Il grande movimento di piazza non è legato ai partiti d’opposizione, che anzi critica per essere concilianti con il governo, ed è il risultato della confluenza di tante organizzazioni di base e comitati di cittadini e lavoratori d’ogni settore e di diversi orientamenti politici, anche elettori del Likud. Crescendo di dimensioni e di forza il movimento va oltre la richiesta di accantonare la riforma giudiziaria per chiedere le dimissioni di Netanyahu, una richiesta che trova il consenso del settanta per cento degli israeliani.
Talmente imponente è la portata del movimento che vi partecipano, anche a viso aperto, tanti riservisti, che annunciano il rifiuto di prendere parte al miluim, il richiamo annuale per esercitazioni.
Il 7 ottobre lo shock del “nemico esterno” azzera all’istante ogni forma di conflittualità interna.
La reazione degli israeliani è forte e unanime. Tutti i riservisti si presentano alla chiamata, anzi molti di più di quelli tenuti a rispondere all’emergenza. La tensione sale, “annientare Hamas”, “cancellare Hamas”, “uccidiamoli tutti”, frasi di rabbia che risuonano anche tra le persone miti.

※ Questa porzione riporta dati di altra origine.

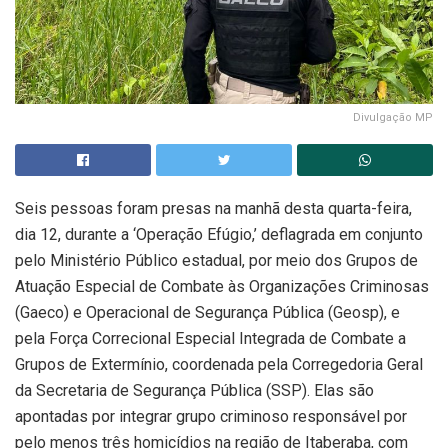
Divulgação MP
Seis pessoas foram presas na manhã desta quarta-feira,
dia 12, durante a ‘Operação Efúgio,’ deflagrada em conjunto
pelo Ministério Público estadual, por meio dos Grupos de
Atuação Especial de Combate às Organizações Criminosas
(Gaeco) e Operacional de Segurança Pública (Geosp), e
pela Força Correcional Especial Integrada de Combate a
Grupos de Extermínio, coordenada pela Corregedoria Geral
da Secretaria de Segurança Pública (SSP). Elas são
apontadas por integrar grupo criminoso responsável por
pelo menos três homicídios na região de Itaberaba, com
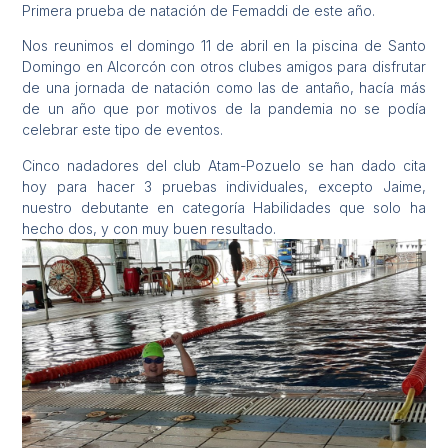
Primera prueba de natación de Femaddi de este año.
Nos reunimos el domingo 11 de abril en la piscina de Santo
Domingo en Alcorcón con otros clubes amigos para disfrutar
de una jornada de natación como las de antaño, hacía más
de un año que por motivos de la pandemia no se podía
celebrar este tipo de eventos.
Cinco nadadores del club Atam-Pozuelo se han dado cita
hoy para hacer 3 pruebas individuales, excepto Jaime,
nuestro debutante en categoría Habilidades que solo ha
hecho dos, y con muy buen resultado.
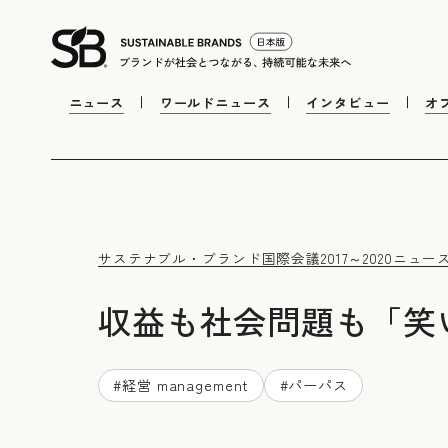
ニュース
ワールドニュース
インタビュー
オ
サステナブル・ブランド国際会議2017～2020
ニュー
収益も社会問題も「笑
#
経営 management
#
パーパス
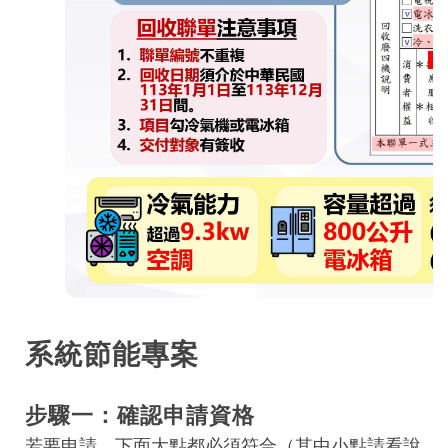
系統節能專案
步驟一：確認申請資格
若要申請，下面大點都必須符合（其中小點請看說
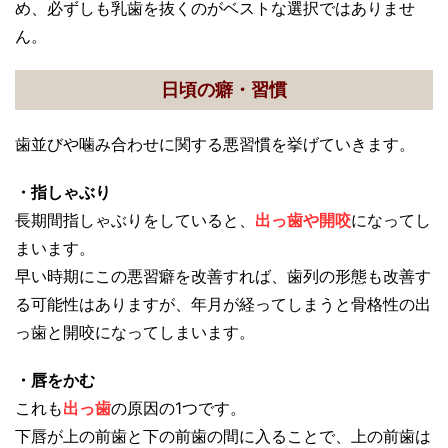
め、必ずしも乳歯を抜くのがベストな選択ではありませ
ん。
日頃の癖・習慣
歯並びや噛み合わせに関する悪習慣を挙げていきます。
・指しゃぶり
長期間指しゃぶりをしていると、
出っ歯や開咬
になってし
まいます。
早い時期にこの悪習癖を改善すれば、歯列の形態も改善す
る可能性はありますが、年月が経ってしまうと骨格性の出
っ歯と開咬になってしまいます。
・唇をかむ
これも
出っ歯
の原因の1つです。
下唇が上の前歯と下の前歯の間に入ることで、上の前歯は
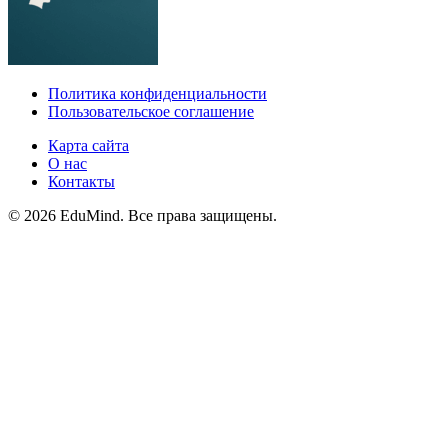
Политика конфиденциальности
Пользовательское соглашение
Карта сайта
О нас
Контакты
© 2026 EduMind. Все права защищены.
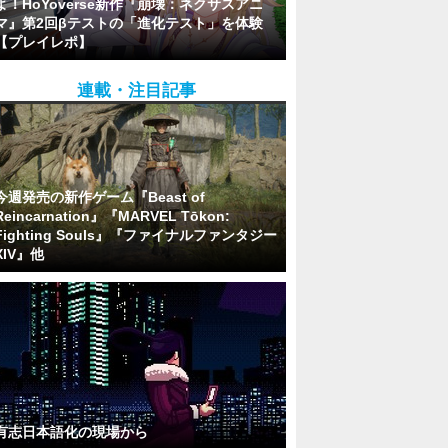
よ！HoYoverse新作『崩壊：ネクサスアニ
マ』第2回βテストの「進化テスト」を体験
【プレイレポ】
連載・注目記事
今週発売の新作ゲーム『Beast of
Reincarnation』『MARVEL Tōkon:
Fighting Souls』『ファイナルファンタジー
XIV』他
有志日本語化の現場から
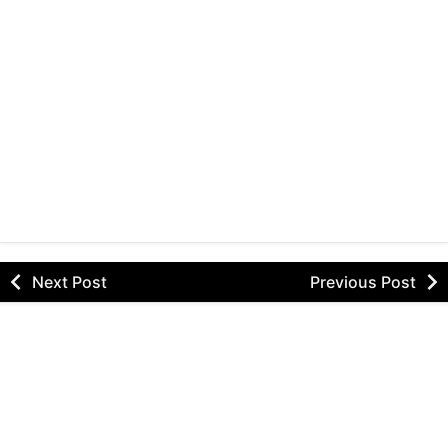
Next Post
Previous Post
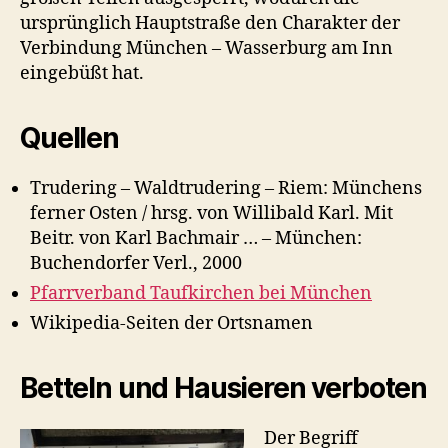
ursprünglich Hauptstraße den Charakter der
Verbindung München – Wasserburg am Inn
eingebüßt hat.
Quellen
Trudering – Waldtrudering – Riem: Münchens
ferner Osten / hrsg. von Willibald Karl. Mit
Beitr. von Karl Bachmair … – München:
Buchendorfer Verl., 2000
Pfarrverband Taufkirchen bei München
Wikipedia-Seiten der Ortsnamen
Betteln und Hausieren verboten
Der Begriff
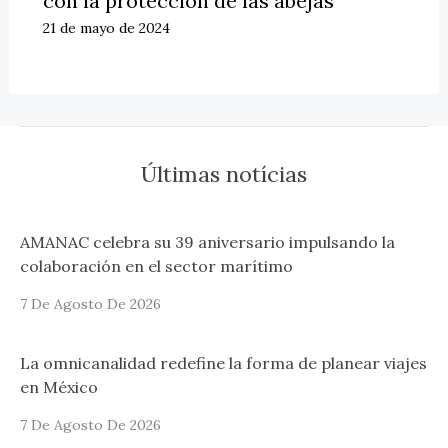
con la protección de las abejas
21 de mayo de 2024
Últimas notícias
AMANAC celebra su 39 aniversario impulsando la
colaboración en el sector marítimo
7 De Agosto De 2026
La omnicanalidad redefine la forma de planear viajes
en México
7 De Agosto De 2026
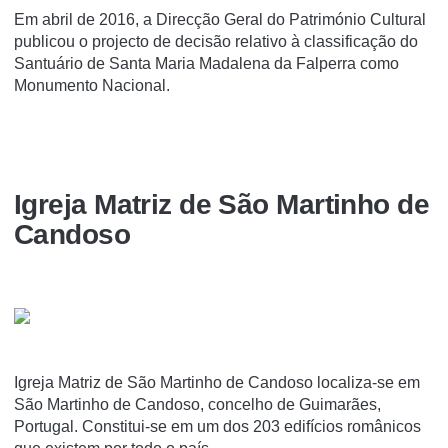
Em abril de 2016, a Direcção Geral do Património Cultural
publicou o projecto de decisão relativo à classificação do
Santuário de Santa Maria Madalena da Falperra como
Monumento Nacional.
Igreja Matriz de São Martinho de
Candoso
Igreja Matriz de São Martinho de Candoso localiza-se em
São Martinho de Candoso, concelho de Guimarães,
Portugal. Constitui-se em um dos 203 edifí­cios românicos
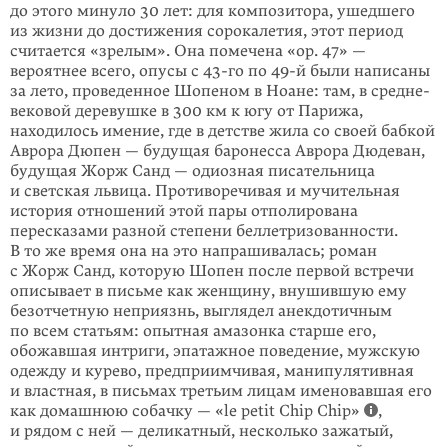
до этого минуло 30 лет: для композитора, ушедшего
из жизни до достижения сорокалетия, этот период
считается «зрелым». Она помечена «op. 47» —
вероятнее всего, опусы с
43-го
по
49-й
были написаны
за лето, проведенное Шопеном в Ноане: там, в средне­
веко­вой деревушке в 300 км к югу от Парижа,
находилось имение, где в дет­стве жила со своей бабкой
Аврора Дюпен — будущая баронесса Аврора Дюдеван,
будущая Жорж Санд — одиозная писательница
и светская львица. Противоре­чивая и мучительная
история отношений этой пары отполирована
пересказами разной степени беллетризованности.
В то же время она на это напрашивалась; роман
с Жорж Санд, которую Шопен после первой встречи
описывает в письме как женщину, внушившую ему
безотчетную неприязнь, выглядел анекдотич­ным
по всем статьям: опытная амазонка старше его,
обожавшая интриги, эпатажное поведение, мужскую
одежду и курево, предприимчивая, манипуля­тивная
и властная, в письмах третьим лицам именовавшая его
как домашнюю собачку — «le petit Chip Сhip»
,
и рядом с ней — деликатный, несколько зажатый,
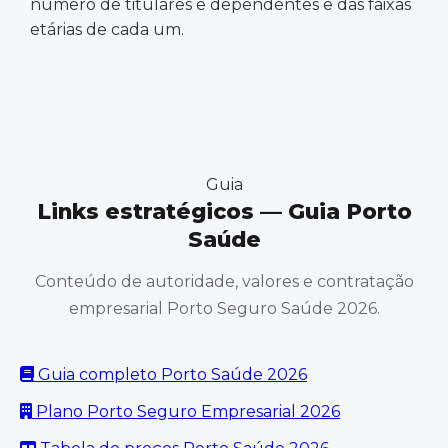
número de titulares e dependentes e das faixas
etárias de cada um.
Guia
Links estratégicos — Guia Porto
Saúde
Conteúdo de autoridade, valores e contratação
empresarial Porto Seguro Saúde 2026.
Guia completo Porto Saúde 2026
Plano Porto Seguro Empresarial 2026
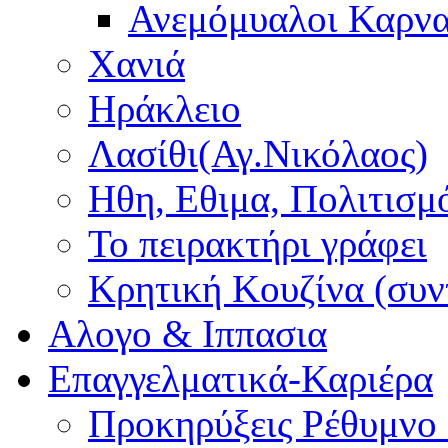
Ανεμόμυαλοι Καρν
Χανιά
Ηράκλειο
Λασίθι(Αγ.Νικόλαος)
Ηθη, Εθιμα, Πολιτισμ
Το πειρακτήρι γράφει
Κρητική Κουζίνα (συν
Αλογο & Ιππασια
Επαγγελματικά-Καριέρα
Προκηρύξεις Ρέθυμνο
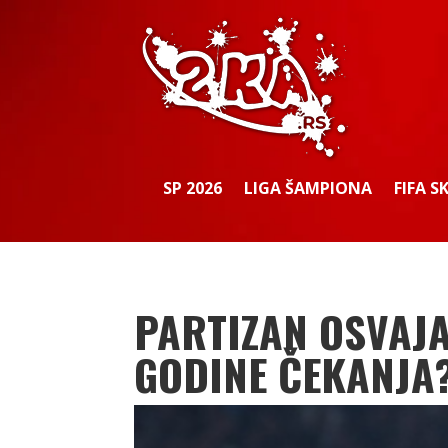
SP 2026
LIGA ŠAMPIONA
FIFA S
PARTIZAN OSVAJA
GODINE ČEKANJA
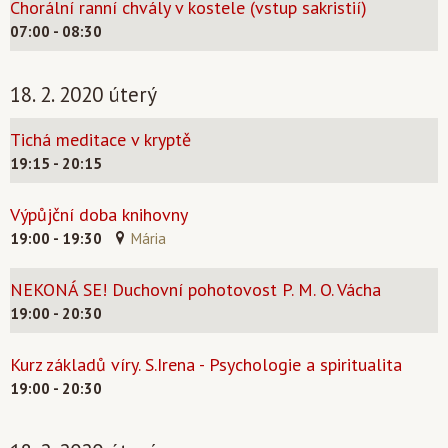
Chorální ranní chvály v kostele (vstup sakristií)
07:00 - 08:30
18. 2. 2020 úterý
Tichá meditace v kryptě
19:15 - 20:15
Výpůjční doba knihovny
19:00 - 19:30
Mária
NEKONÁ SE! Duchovní pohotovost P. M. O. Vácha
19:00 - 20:30
Kurz základů víry. S.Irena - Psychologie a spiritualita
19:00 - 20:30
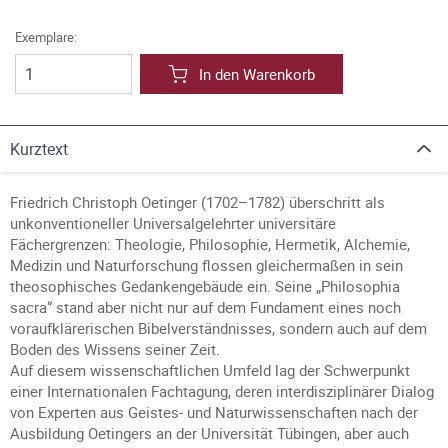
Exemplare:
In den Warenkorb
Kurztext
Friedrich Christoph Oetinger (1702–1782) überschritt als
unkonventioneller Universalgelehrter universitäre
Fächergrenzen: Theologie, Philosophie, Hermetik, Alchemie,
Medizin und Naturforschung flossen gleichermaßen in sein
theosophisches Gedankengebäude ein. Seine „Philosophia
sacra“ stand aber nicht nur auf dem Fundament eines noch
voraufklärerischen Bibelverständnisses, sondern auch auf dem
Boden des Wissens seiner Zeit.
Auf diesem wissenschaftlichen Umfeld lag der Schwerpunkt
einer Internationalen Fachtagung, deren interdisziplinärer Dialog
von Experten aus Geistes- und Naturwissenschaften nach der
Ausbildung Oetingers an der Universität Tübingen, aber auch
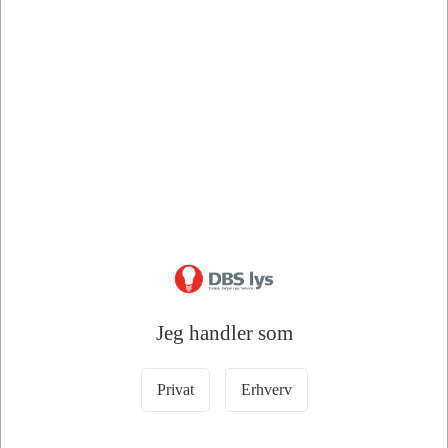
Bedstsælgende varer i 3-Stikdåser
Jeg handler som
120000
120003
3-Stikdåse med jord, 1,5
3-Stikdåse uden jord, 3
meter ledning – Hvid
meter ledning – Hvid
Privat
Erhverv
DKK 57,50
DKK 67,50
/ Stk
/ Stk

E se la soluzione di conquistare Gaza e ripulirla dai terroristi è sempre stata la parola d’ordine della destra estrema, ora dopo l’attacco sanguinario diventa attuale e diffusa.
Ma c’è anche rabbia per come sia stato scoperto il fianco all’irruzione di oltre tremila terroristi e, dopo di loro, di abitanti di Gaza per partecipare al saccheggio e alla violenza. Una vulnerabilità resa possibile dallo spostamento di forze dal confine con Gaza alla Cisgiordania, nei territori dei coloni? Questa e altre domande girano ma si aspetta la fine del conflitto per la resa dei conti con i responsabili politici del disastro, Netanyahu in testa.
E su tutto c’è la questione dei 241 ostaggi. Le loro famiglie si sono organizzate, fanno pressioni sul governo. All’inizio erano contrarie all’invasione di Gaza, temendo per i propri cari, adesso c’è chi tra loro preme perché si vada fino in fondo, mentre un’altra parte chiede il cessate-il-fuoco.
Che cosa ne è dunque del movimento di piazza della Democrazia? La contestazione della riforma giudiziaria è messa da parte – d’altronde lo stesso governo l’ha accantonata – e il movimento è in grande attività, anche attraverso la sua fitta rete di chat e social, a favore delle famiglie degli ostaggi e degli sfollati dalle aree del nord, minacciate da Hezbollah.
Le dimissioni di Netanyahu restano sul tavolo, ma ci vorrà tempo perché il presidente Herzog se ne occupi. Molto tempo, perché il conflitto promette di essere molto lungo.

Immagine di copertina: Tel Aviv. La tavola imbandita dello Shabbatt con le 241 sedie vuote degli ostaggi.